(Saved entries)

Start of Block

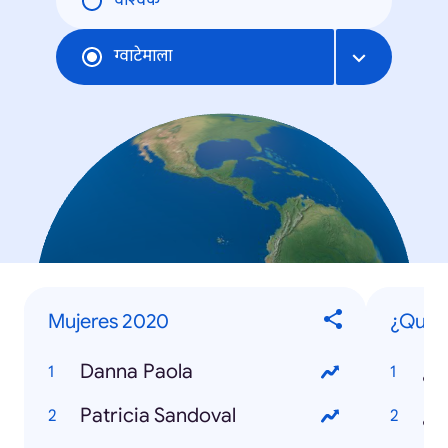
वैश्विक
ग्वाटेमाला
Mujeres 2020
¿Qué e
Danna Paola
¿Q
Patricia Sandoval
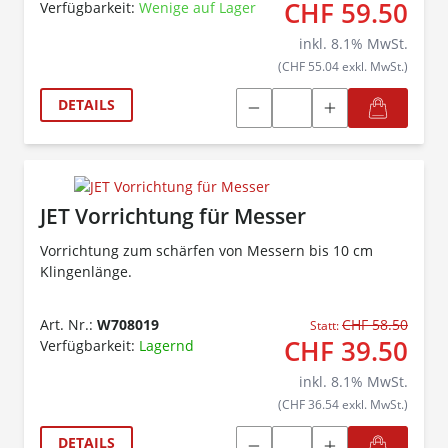
CHF 59.50
Verfügbarkeit:
Wenige auf Lager
inkl.
8.1
% MwSt.
(CHF 55.04 exkl. MwSt.)
DETAILS
JET Vorrichtung für Messer
Vorrichtung zum schärfen von Messern bis 10 cm
Klingenlänge.
Art. Nr.:
W708019
CHF 58.50
Statt:
CHF 39.50
Verfügbarkeit:
Lagernd
inkl.
8.1
% MwSt.
(CHF 36.54 exkl. MwSt.)
DETAILS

End of Block

Nothing but the lines from the one with "Klingenlänge." through the final line of the data above should be output, exactly as written.

§ ANSWER SECTION
Klingenlänge.
Art. Nr.:
W708019
CHF 58.50
Statt:
CHF 39.50
Verfügbarkeit:
Lagernd
inkl.
8.1
% MwSt.
(CHF 36.54 exkl. MwSt.)
DETAILS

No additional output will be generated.